*** Opening Exercise materials ***

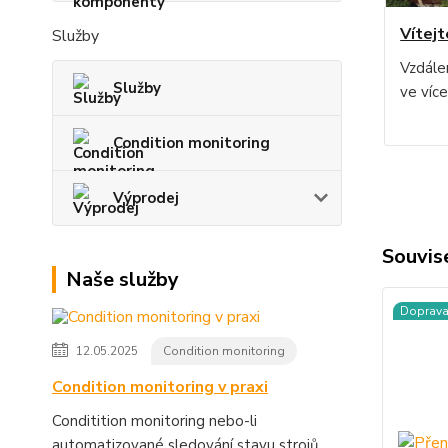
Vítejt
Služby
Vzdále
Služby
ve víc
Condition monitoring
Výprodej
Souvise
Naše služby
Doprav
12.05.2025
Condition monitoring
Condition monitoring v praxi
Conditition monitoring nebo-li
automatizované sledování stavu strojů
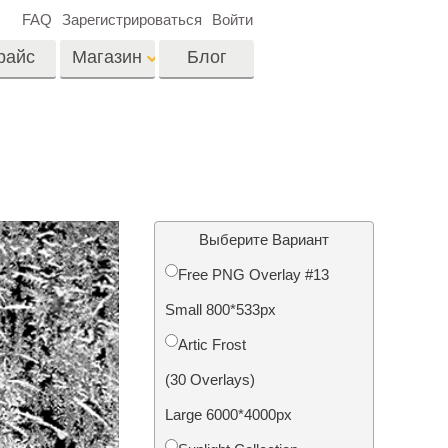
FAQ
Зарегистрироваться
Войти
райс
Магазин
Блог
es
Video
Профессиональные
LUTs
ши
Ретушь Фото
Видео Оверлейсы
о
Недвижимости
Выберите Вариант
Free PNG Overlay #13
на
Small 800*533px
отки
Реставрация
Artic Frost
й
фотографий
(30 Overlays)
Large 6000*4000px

*** Closing Exercise materials ***

Where pictures appear in the records, leave them out; output everything else exactly.

■ **Expected answer**:
Vítejt
Služby
Vzdále
Služby
ve víc
Condition monitoring
Výprodej
Souvise
Naše služby
Doprav
12.05.2025
Condition monitoring
Condition monitoring v praxi
Conditition monitoring nebo-li
automatizované sledování stavu strojů
FAQ
Зарегистрироваться
Войти
райс
Магазин
Блог
es
Video
Профессиональные
LUTs
ши
Ретушь Фото
Видео Оверлейсы
о
Недвижимости
Выберите Вариант
Free PNG Overlay #13
на
Small 800*533px
отки
Реставрация
Artic Frost
й
фотографий
(30 Overlays)
Large 6000*4000px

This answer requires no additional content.